# HOW TO COMPLETE THIS TASK
Copy out the entries below exactly as they stand, but only from the line containing "SISTEMA AVANÇADO DE CONTROLE DE" through the line containing "avançada. Esse sistema".

# PROVIDED INFORMATION
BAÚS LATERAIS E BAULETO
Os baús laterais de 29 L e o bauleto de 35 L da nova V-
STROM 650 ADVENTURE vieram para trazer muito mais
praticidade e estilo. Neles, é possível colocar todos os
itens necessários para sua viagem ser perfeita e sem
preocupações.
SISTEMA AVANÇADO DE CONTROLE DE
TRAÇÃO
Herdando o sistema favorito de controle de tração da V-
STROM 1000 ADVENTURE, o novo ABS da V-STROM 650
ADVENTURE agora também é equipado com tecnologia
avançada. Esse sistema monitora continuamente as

==

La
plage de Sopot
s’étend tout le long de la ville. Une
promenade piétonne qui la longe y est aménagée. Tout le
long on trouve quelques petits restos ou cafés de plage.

...

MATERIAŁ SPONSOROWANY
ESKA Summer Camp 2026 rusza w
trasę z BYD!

# SOLUTION FOR THIS PROBLEM
SISTEMA AVANÇADO DE CONTROLE DE
TRAÇÃO
Herdando o sistema favorito de controle de tração da V-
STROM 1000 ADVENTURE, o novo ABS da V-STROM 650
ADVENTURE agora também é equipado com tecnologia
avançada. Esse sistema monitora continuamente as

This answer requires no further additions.